To provide for the growing demand for Head Start and Early Head Start programs, the Mille Lacs Band of Ojibwe recently broke ground on a 47,600-square-foot building for its early education department.
The current programs serve 117 students with 70 children on the waiting list; the new building will be able to provide services to about 200 students from newborn to 5 years old.
The programs are important to the band because they integrate Ojibwe language and culture into the standard curriculum.
“Education is one of the Mille Lacs Band’s highest priorities,” Dennis Olson, Mille Lacs Band commissioner of education, said in a press release. “At a time when many school districts have had to make hard cuts, we are humbled to have the opportunity to invest in the future of our youth and our education system.”

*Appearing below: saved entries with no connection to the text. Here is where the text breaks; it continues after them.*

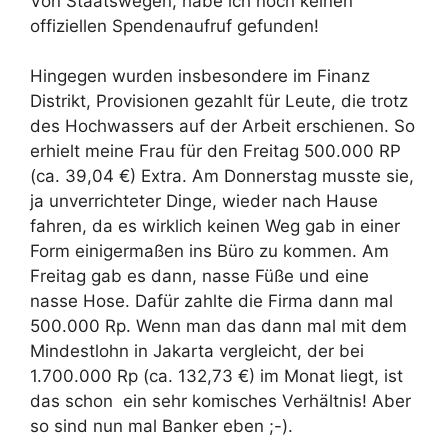
Von Staatswegen, habe ich noch keinen
offiziellen Spendenaufruf gefunden!
Hingegen wurden insbesondere im Finanz
Distrikt, Provisionen gezahlt für Leute, die trotz
des Hochwassers auf der Arbeit erschienen. So
erhielt meine Frau für den Freitag 500.000 RP
(ca. 39,04 €) Extra. Am Donnerstag musste sie,
ja unverrichteter Dinge, wieder nach Hause
fahren, da es wirklich keinen Weg gab in einer
Form einigermaßen ins Büro zu kommen. Am
Freitag gab es dann, nasse Füße und eine
nasse Hose. Dafür zahlte die Firma dann mal
500.000 Rp. Wenn man das dann mal mit dem
Mindestlohn in Jakarta vergleicht, der bei
1.700.000 Rp (ca. 132,73 €) im Monat liegt, ist
das schon ein sehr komisches Verhältnis! Aber
so sind nun mal Banker eben ;-).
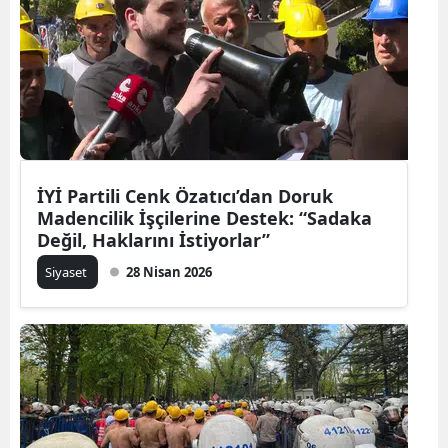
İYİ Partili Cenk Özatıcı’dan Doruk
Madencilik İşçilerine Destek: “Sadaka
Değil, Haklarını İstiyorlar”
Siyaset
28 Nisan 2026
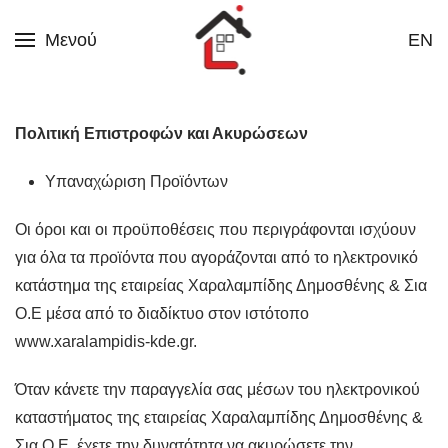
Μενού
EN
Skip to main content
Πολιτική Επιστροφών και Ακυρώσεων
Υπαναχώριση Προϊόντων
Οι όροι και οι προϋποθέσεις που περιγράφονται ισχύουν
για όλα τα προϊόντα που αγοράζονται από το ηλεκτρονικό
κατάστημα της εταιρείας Χαραλαμπίδης Δημοσθένης & Σια
Ο.Ε μέσα από το διαδίκτυο στον ιστότοπο
www.xaralampidis-kde.gr.
Όταν κάνετε την παραγγελία σας μέσων του ηλεκτρονικού
καταστήματος της εταιρείας Χαραλαμπίδης Δημοσθένης &
Σια Ο.Ε, έχετε την δυνατότητα να ακυρώσετε την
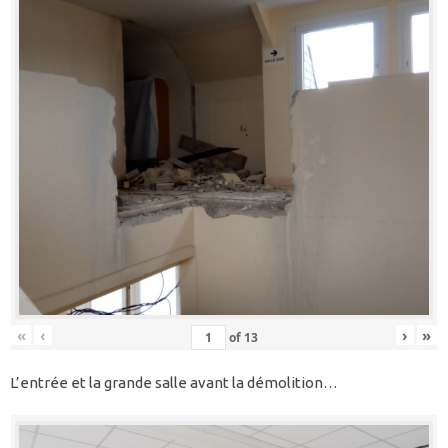
«
‹
›
»
of
13
L’entrée et la grande salle avant la démolition…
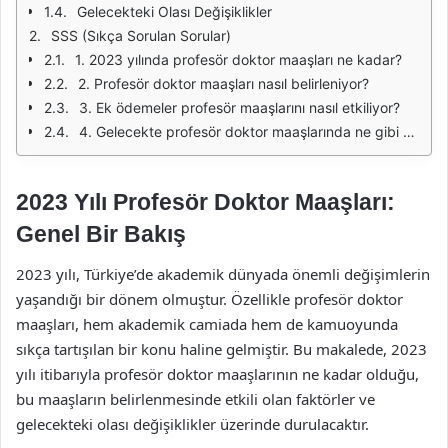
Gelecekteki Olası Değişiklikler
SSS (Sıkça Sorulan Sorular)
1. 2023 yılında profesör doktor maaşları ne kadar?
2. Profesör doktor maaşları nasıl belirleniyor?
3. Ek ödemeler profesör maaşlarını nasıl etkiliyor?
4. Gelecekte profesör doktor maaşlarında ne gibi değişiklikler bekleniyor?
2023 Yılı Profesör Doktor Maaşları:
Genel Bir Bakış
2023 yılı, Türkiye’de akademik dünyada önemli değişimlerin
yaşandığı bir dönem olmuştur. Özellikle profesör doktor
maaşları, hem akademik camiada hem de kamuoyunda
sıkça tartışılan bir konu haline gelmiştir. Bu makalede, 2023
yılı itibarıyla profesör doktor maaşlarının ne kadar olduğu,
bu maaşların belirlenmesinde etkili olan faktörler ve
gelecekteki olası değişiklikler üzerinde durulacaktır.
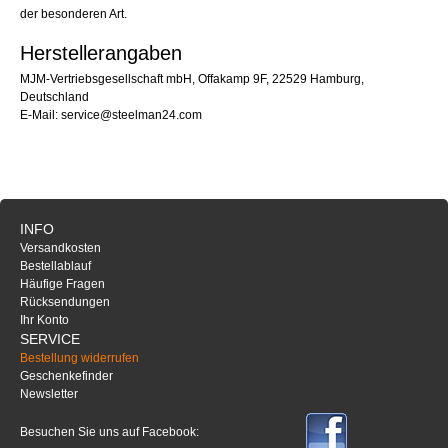
der besonderen Art.
Herstellerangaben
MJM-Vertriebsgesellschaft mbH, Offakamp 9F, 22529 Hamburg,
Deutschland
E-Mail: service@steelman24.com
INFO
Versandkosten
Bestellablauf
Häufige Fragen
Rücksendungen
Ihr Konto
SERVICE
Bestellung widerrufen
Geschenkefinder
Newsletter
Besuchen Sie uns auf Facebook:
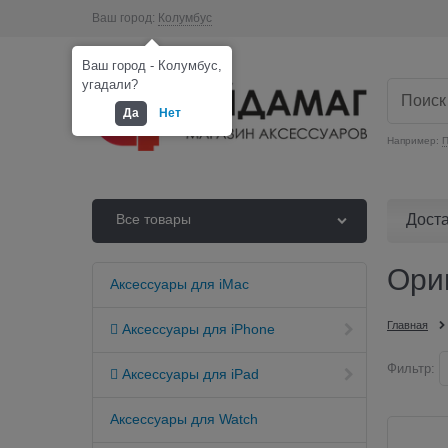
Ваш город:
Колумбус
Ваш город - Колумбус,
угадали?
Да
Нет
Например:
П
Дост
Все товары
Ори
Аксессуары для iMac
Главная
 Аксессуары для iPhone
Фильтр:
 Аксессуары для iPad
Аксессуары для Watch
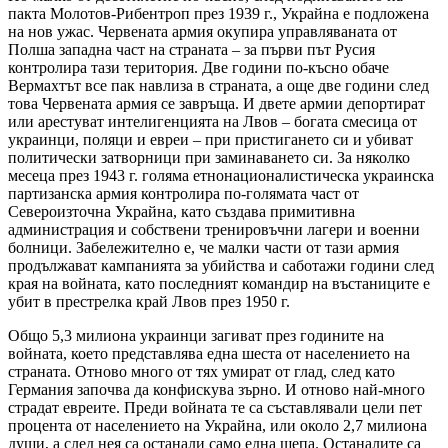
пакта Молотов-Рибентроп през 1939 г., Украйна е подложена
на нов ужас. Червената армия окупира управляваната от
Полша западна част на страната – за първи път Русия
контролира тази територия. Две години по-късно обаче
Вермахтът все пак навлиза в страната, а още две години след
това Червената армия се завръща. И двете армии депортират
или арестуват интелигенцията на Лвов – богата смесица от
украинци, поляци и евреи – при пристигането си и убиват
политически затворници при заминаването си. За няколко
месеца през 1943 г. голяма етнонационалистическа украинска
партизанска армия контролира по-голямата част от
Североизточна Украйна, като създава примитивна
администрация и собствени тренировъчни лагери и военни
болници. Забележително е, че малки части от тази армия
продължават кампанията за убийства и саботажи години след
края на войната, като последният командир на въстаниците е
убит в престрелка край Лвов през 1950 г.
Общо 5,3 милиона украинци загиват през годините на
войната, което представлява една шеста от населението на
страната. Отново много от тях умират от глад, след като
Германия започва да конфискува зърно. И отново най-много
страдат евреите. Преди войната те са съставлявали цели пет
процента от населението на Украйна, или около 2,7 милиона
души, а след нея са останали само една шепа. Останалите са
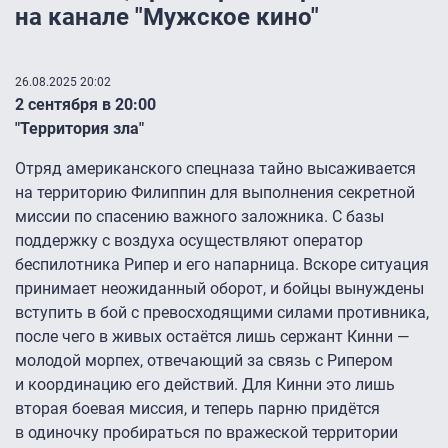
на канале "Мужское кино"
26.08.2025 20:02
2 сентября в 20:00
"Территория зла"
Отряд американского спецназа тайно высаживается
на территорию Филиппин для выполнения секретной
миссии по спасению важного заложника. С базы
поддержку с воздуха осуществляют оператор
беспилотника Рипер и его напарница. Вскоре ситуация
принимает неожиданный оборот, и бойцы вынуждены
вступить в бой с превосходящими силами противника,
после чего в живых остаётся лишь сержант Кинни —
молодой морпех, отвечающий за связь с Рипером
и координацию его действий. Для Кинни это лишь
вторая боевая миссия, и теперь парню придётся
в одиночку пробираться по вражеской территории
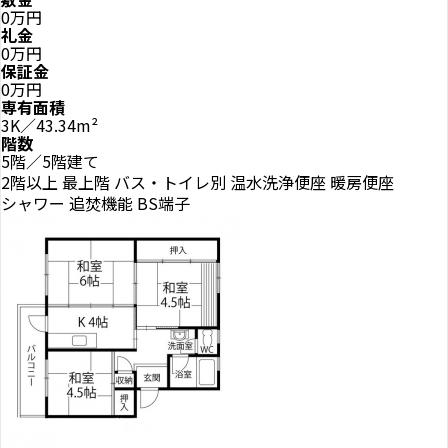
0万円
礼金
0万円
保証金
0万円
専有面積
3K／43.34m²
階数
5階／5階建て
2階以上
最上階
バス・トイレ別
温水洗浄便座
暖房便座
シャワー
追焚機能
BS端子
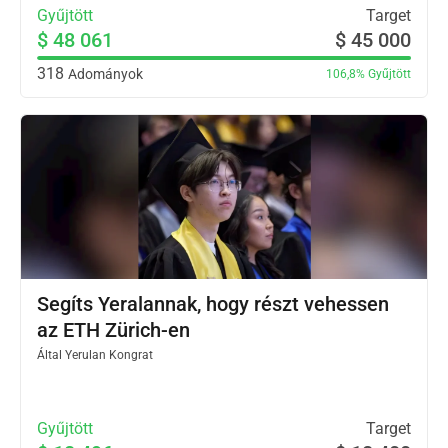
Gyűjtött
Target
$ 48 061
$ 45 000
318
Adományok
106,8%
Gyűjtött
Segíts Yeralannak, hogy részt vehessen
az ETH Zürich-en
Által
Yerulan Kongrat
Gyűjtött
Target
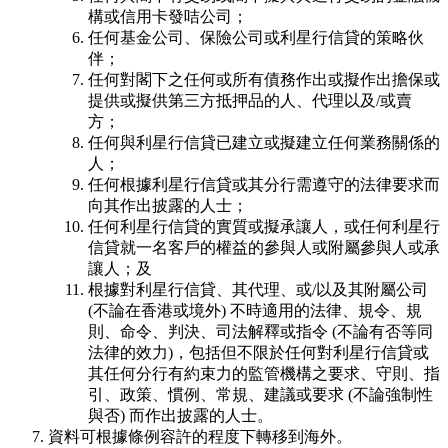
構或信用卡發咭公司；
任何基金公司、保險公司或利星行信貸的策略伙
伴；
任何對閣下之任何或所有債務作出或擬作出擔保或
提供或擬供第三方抵押品的人、代理以及/或賣
方；
任何與利星行信貸已建立或擬建立任何業務關係的
人；
任何根據利星行信貸或其分行需遵守的法律要求而
向其作出披露的人士；
任何利星行信貸的實質或擬承讓人，或任何利星行
信貸就一名客戶的權益的參與人或附屬參與人或承
讓人；及
根據對利星行信貸、其代理、或/以及其附屬公司
(不論在香港或境外) 不時適用的法律、規令、規
則、命令、判決、司法解釋或指令 (不論有否等同
法律的效力)，包括但不限於任何對利星行信貸或
其任何分行有約束力的監管機構之要求、守則、指
引、政策、慣例、常規、建議或要求 (不論強制性
與否) 而作出披露的人士。
資料可根據條例容許的程度下轉移到海外。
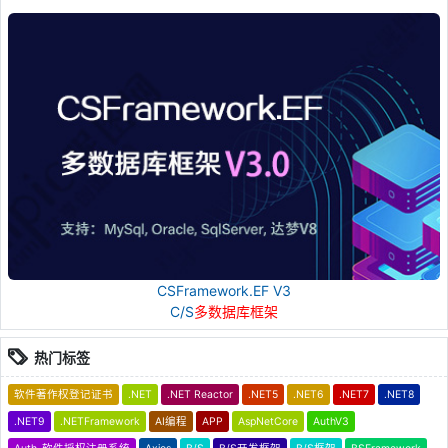
CSFramework.EF V3
C/S
多数据库框架
热门标签
软件著作权登记证书
.NET
.NET Reactor
.NET5
.NET6
.NET7
.NET8
.NET9
.NETFramework
AI编程
APP
AspNetCore
AuthV3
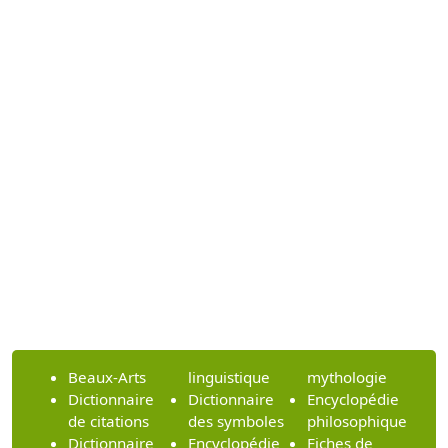
Beaux-Arts
linguistique
mythologie
Dictionnaire
Dictionnaire
Encyclopédie
de citations
des symboles
philosophique
Dictionnaire
Encyclopédie
Fiches de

The new building—which is expected to cost $9.5 million—will have a cultural room where elders will teach traditions like dancing, drumming and crafts. It will also have 17 classrooms and a gymnasium. The funding is mostly coming from the band, with some from the American Recovery and Reinvestment Act (ARRA), which in 2009 set aside $2 billion for Head Start and Early Head Start programs.
“Education begins at an early age,” said Mille Lacs Band Chief Executive Marge Anderson in the release. “This new building will give us the resources to educate the next generation of Mille Lacs Band leaders.”
The project is also expected to create 21 new positions to staff the building, as well as 75 to 100 construction jobs.
The band expects the building to be open in August 2012.